Kennen or connaître means personal acquaintance. Wissen or savoir is book learning.
The closest we have in English is the difference between knowledge, a matter of memorizing facts, and wisdom, a matter of getting to know someone or something. One is brainwork, the other is familiarity won through experience.
The best way to explain the distinction is to use the example of a debate between scientists over a scientific issue, and a judge on the bench debating a legal issue, a matter of guilt or innocence, a judgment of which witnesses are lying, what evidence is admissible, what case is relevant as precedent.
Scientists need knowledge. They learn facts. Judges need wisdom. They acquaint themselves with the law, the caselaw, the case at hand, the reliability of the evidence, and the demeanor of the witnesses.
Scientist artificially restrict themselves to subject matters open to the measurement of matter in motion, and with the elegance and the robustness of the model. Nothing of final cause, purpose, intent of the motions is discussed.
It is it an intuitive axiom without which science is impossible that atoms and stars act and move due to external forces, and have no free will.
Likewise, when judges ponder the guilt or innocence where the intent of the accused is an element of the crime, it is an intuitive axiom without which legal reasoning is impossible that men in their right minds act and move according to their free will, that they are responsible for their actions, and have the power and duty to resist temptations inclining them to crime, howsoever strong.

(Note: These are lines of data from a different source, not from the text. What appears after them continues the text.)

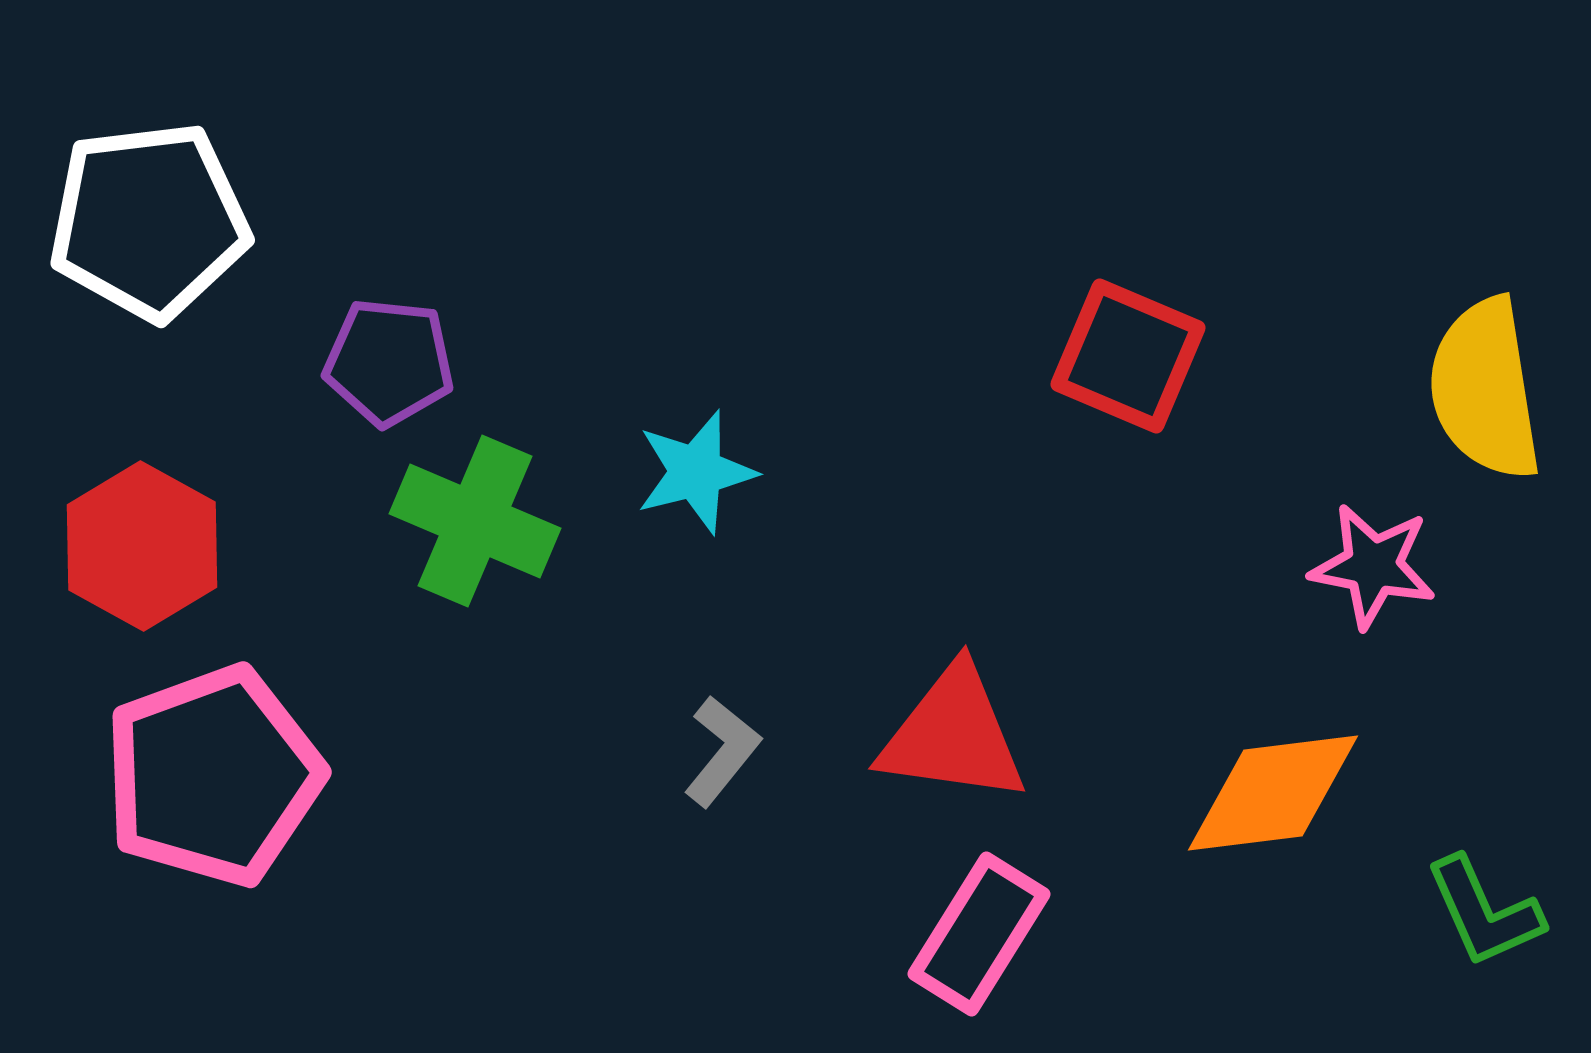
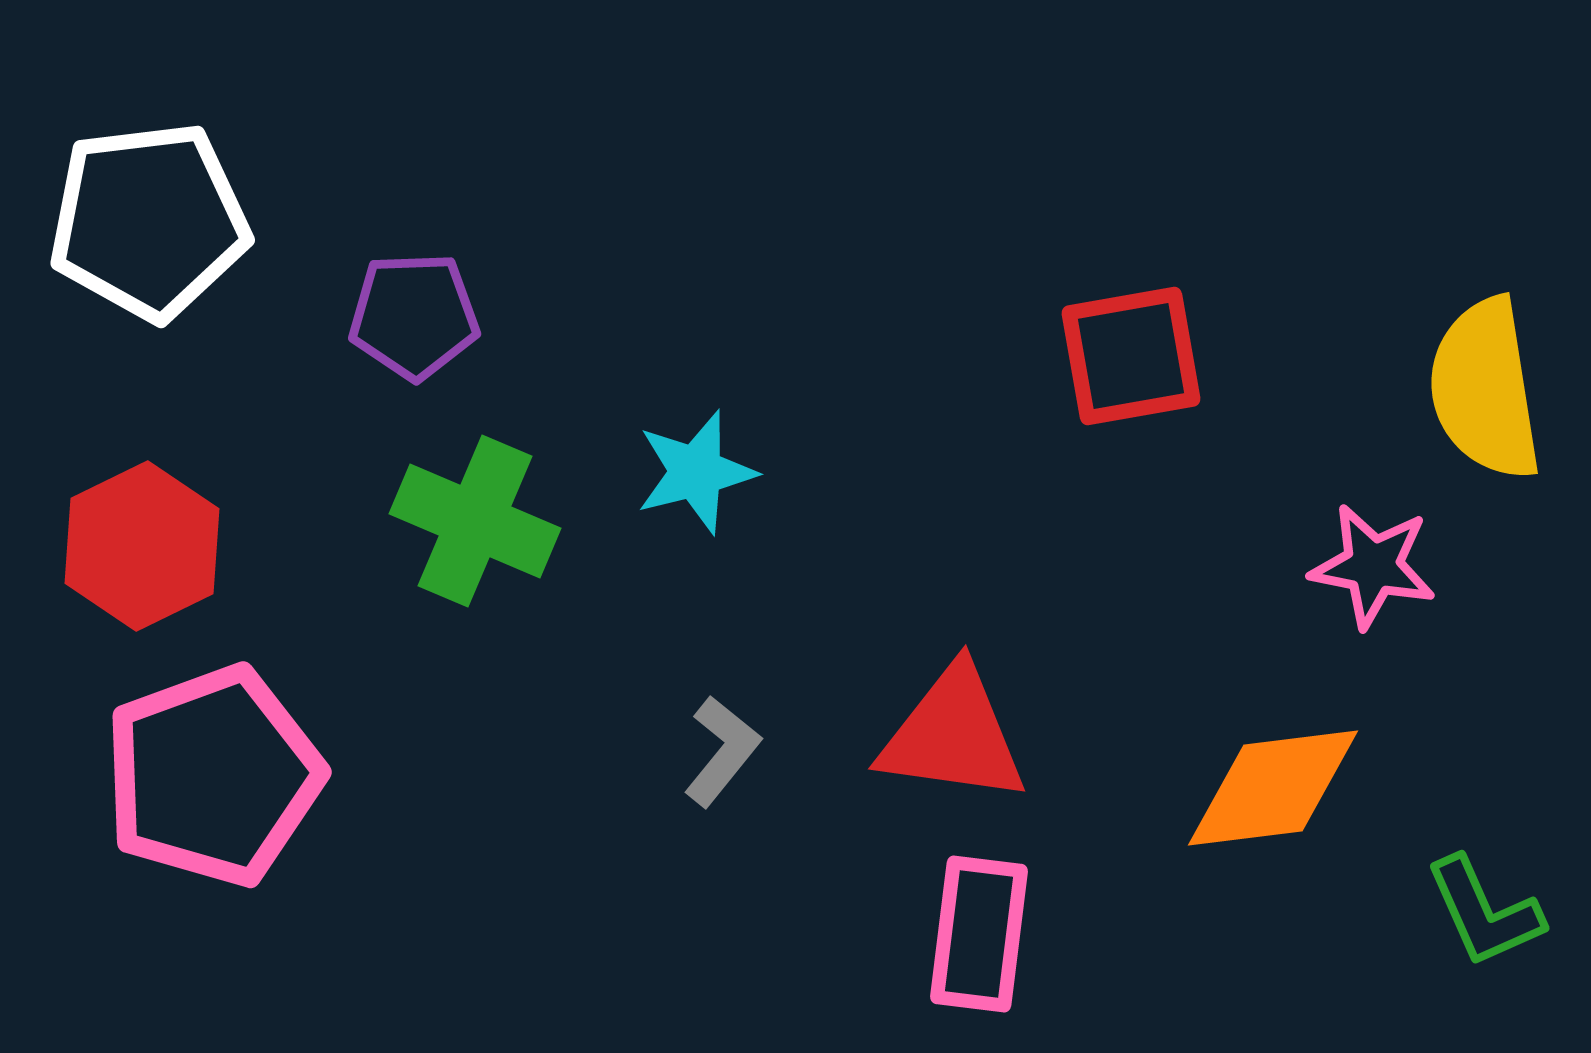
red square: moved 3 px right; rotated 33 degrees counterclockwise
purple pentagon: moved 25 px right, 46 px up; rotated 8 degrees counterclockwise
red hexagon: rotated 5 degrees clockwise
orange diamond: moved 5 px up
pink rectangle: rotated 25 degrees counterclockwise
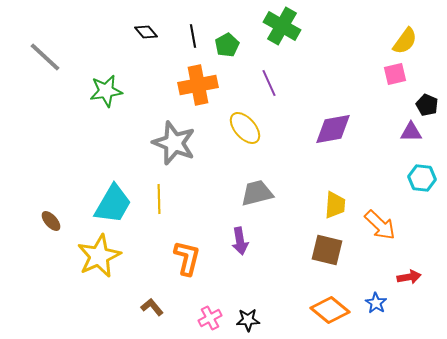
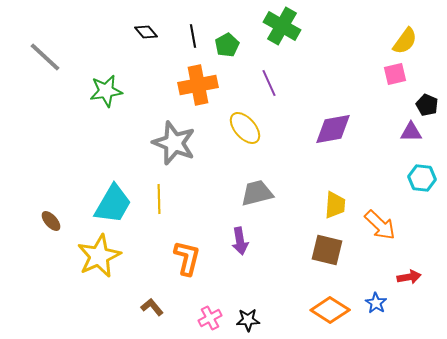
orange diamond: rotated 6 degrees counterclockwise
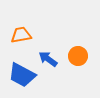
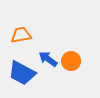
orange circle: moved 7 px left, 5 px down
blue trapezoid: moved 2 px up
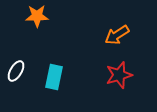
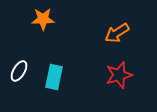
orange star: moved 6 px right, 3 px down
orange arrow: moved 2 px up
white ellipse: moved 3 px right
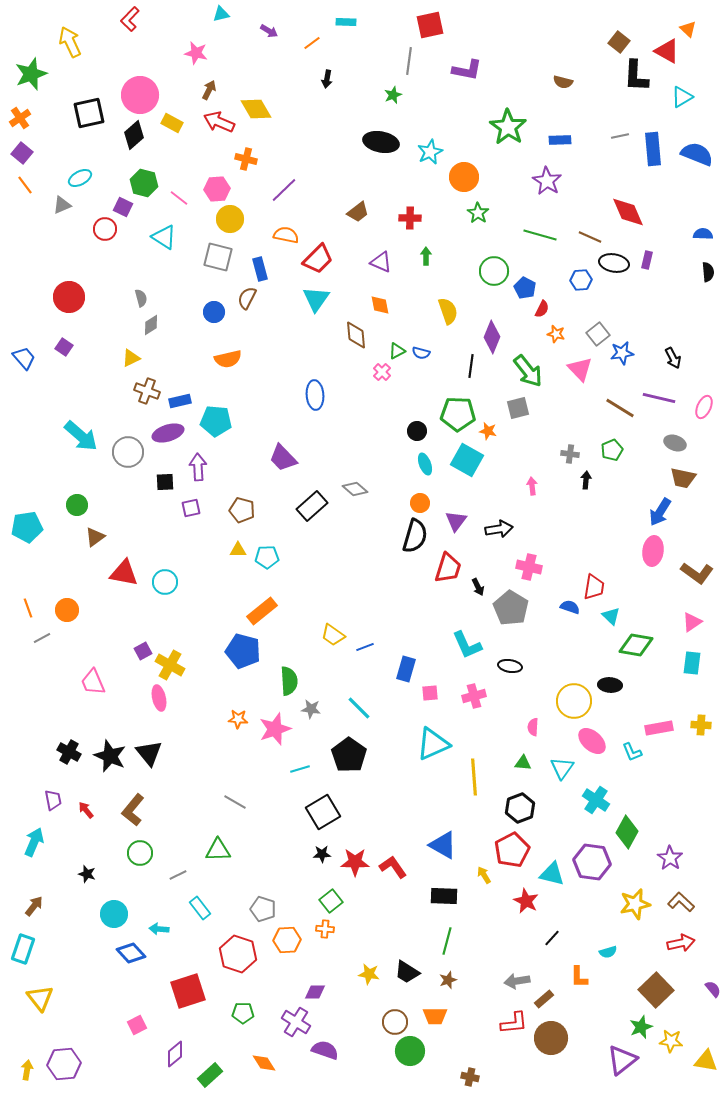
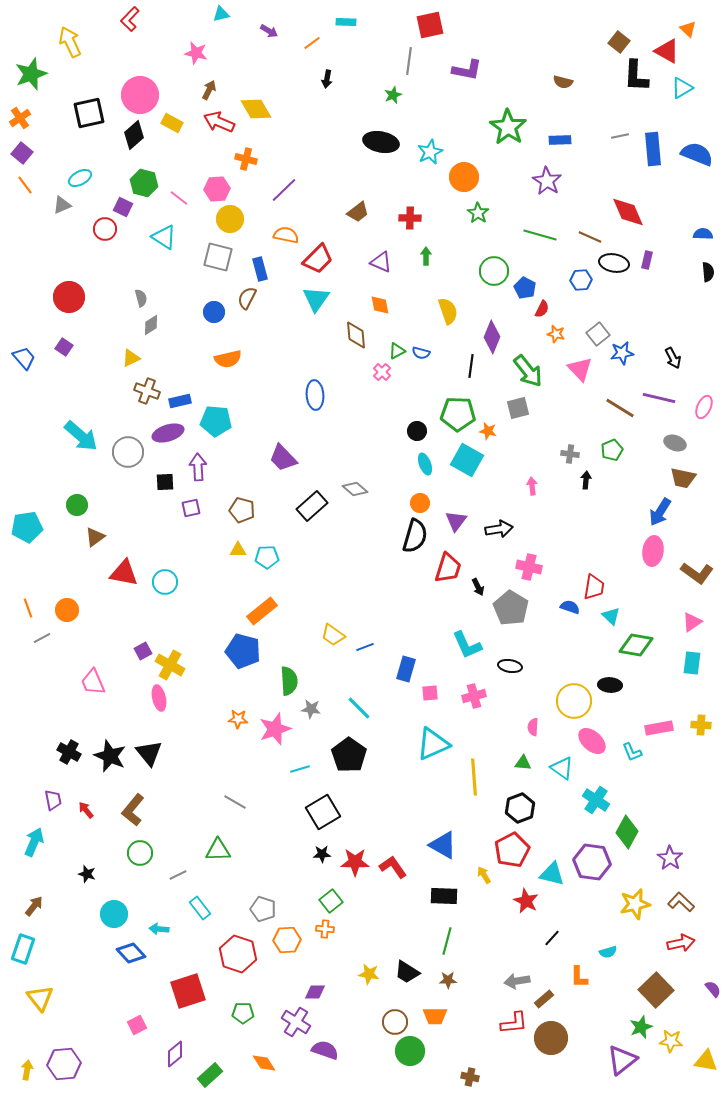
cyan triangle at (682, 97): moved 9 px up
cyan triangle at (562, 768): rotated 30 degrees counterclockwise
brown star at (448, 980): rotated 18 degrees clockwise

Please note that in debates about these philosophical matters, no one bothers to explain why the axioms of scientific reasoning are regarded as unquestionable, even when applied to non-scientific questions; whereas the axioms of legal reasoning are regarded as dubious or absurd. Please note also that scientific reasoning applies only to a deliberately limited set of circumstances, that is, matter in motion; whereas we all use legal reasoning daily, including when weighing the pros and cons of a philosophical question like this one.